Bash-completion: Hitting "tab" after typing "tar xvzf " or "tar -xvzf " results in an error instead of completion. If the "f" option is separated from the others by a blank, then the completion is successful. Reproducible: Always Steps to Reproduce: 1.Type "tar xvzf " or "tar -xvzf " 2.Hit "tab" 3. Actual Results: $ tar xvzf bash: no match: t?(ar.)@(gz|Z) Expected Results: Completion in case of a single tar file, or a list where there are multiple tar files.
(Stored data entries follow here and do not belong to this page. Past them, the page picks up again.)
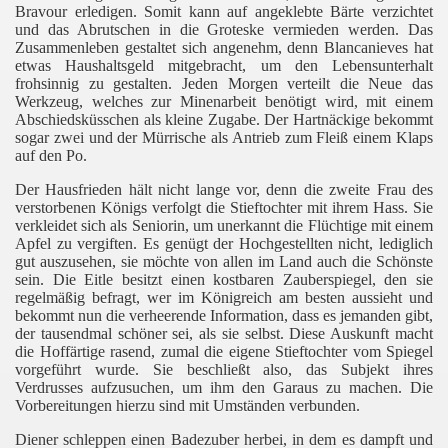
Bravour erledigen. Somit kann auf angeklebte Bärte verzichtet
und das Abrutschen in die Groteske vermieden werden. Das
Zusammenleben gestaltet sich angenehm, denn Blancanieves hat
etwas Haushaltsgeld mitgebracht, um den Lebensunterhalt
frohsinnig zu gestalten. Jeden Morgen verteilt die Neue das
Werkzeug, welches zur Minenarbeit benötigt wird, mit einem
Abschiedsküsschen als kleine Zugabe. Der Hartnäckige bekommt
sogar zwei und der Mürrische als Antrieb zum Fleiß einem Klaps
auf den Po.
Der Hausfrieden hält nicht lange vor, denn die zweite Frau des
verstorbenen Königs verfolgt die Stieftochter mit ihrem Hass. Sie
verkleidet sich als Seniorin, um unerkannt die Flüchtige mit einem
Apfel zu vergiften. Es genügt der Hochgestellten nicht, lediglich
gut auszusehen, sie möchte von allen im Land auch die Schönste
sein. Die Eitle besitzt einen kostbaren Zauberspiegel, den sie
regelmäßig befragt, wer im Königreich am besten aussieht und
bekommt nun die verheerende Information, dass es jemanden gibt,
der tausendmal schöner sei, als sie selbst. Diese Auskunft macht
die Hoffärtige rasend, zumal die eigene Stieftochter vom Spiegel
vorgeführt wurde. Sie beschließt also, das Subjekt ihres
Verdrusses aufzusuchen, um ihm den Garaus zu machen. Die
Vorbereitungen hierzu sind mit Umständen verbunden.
Diener schleppen einen Badezuber herbei, in dem es dampft und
GNU bash, version 3.2.15(1)-release (x86_64-pc-linux-gnu) app-shells/bash-completion-20060301
I cannot reproduce this at all... $ tar xvzf <tab><tab> Display all 382 possibilities? (y or n)
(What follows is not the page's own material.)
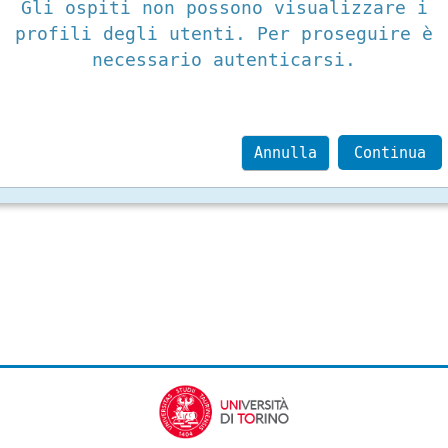
Gli ospiti non possono visualizzare i
profili degli utenti. Per proseguire è
necessario autenticarsi.
Annulla
Continua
(In reply to comment #1) > I cannot reproduce this at all... > > $ tar xvzf <tab><tab> > Display all 382 possibilities? (y or n) > Well, if I remove everything from my .bashrc except for the bash completion stuff it works. There must be something there that's causing the problem. When I isolate the cause I'll comment back.
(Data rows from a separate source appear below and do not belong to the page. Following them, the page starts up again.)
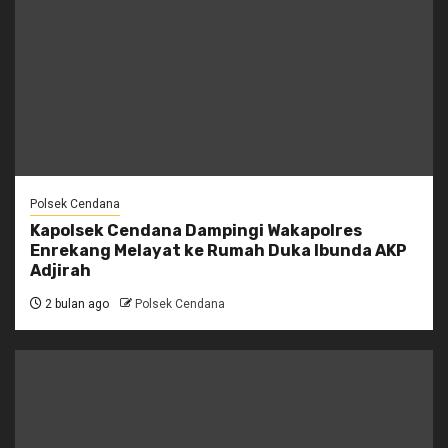
Polsek Cendana
Kapolsek Cendana Dampingi Wakapolres
Enrekang Melayat ke Rumah Duka Ibunda AKP
Adjirah
2 bulan ago
Polsek Cendana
Well, you should set anything else (aliases etc.) *after* sourcing /etc/profile.d/bash-completion; anyway, your local stuff in .bashrc is not a bash-completion bug. :)
(In reply to comment #3) > Well, you should set anything else (aliases etc.) *after* sourcing > /etc/profile.d/bash-completion; anyway, your local stuff in .bashrc is not a > bash-completion bug. :) > Actually *everything* is set after sourcing /etc/profile.d/bash-completion, as per instructions on the bash-completion ebuild. I found the reason of this problem. I had: shopt -s failglob in my .bashrc. Removing this line results in the correct behaviour. The people responsible for bash-completion should tell if this is a bug or not, but at least there is conflict between a shell option and bash-conpletion. Anyway, if this is normal, expected, or unavoidable, it would be fine to let users know that this option might mess up bash completion. jorges
man bash: <snip> failglob If set, patterns which fail to match filenames during pathname expansion result in an expansion error. </snip> Well, then don't complain about this, because it's a bash feature you've turned on.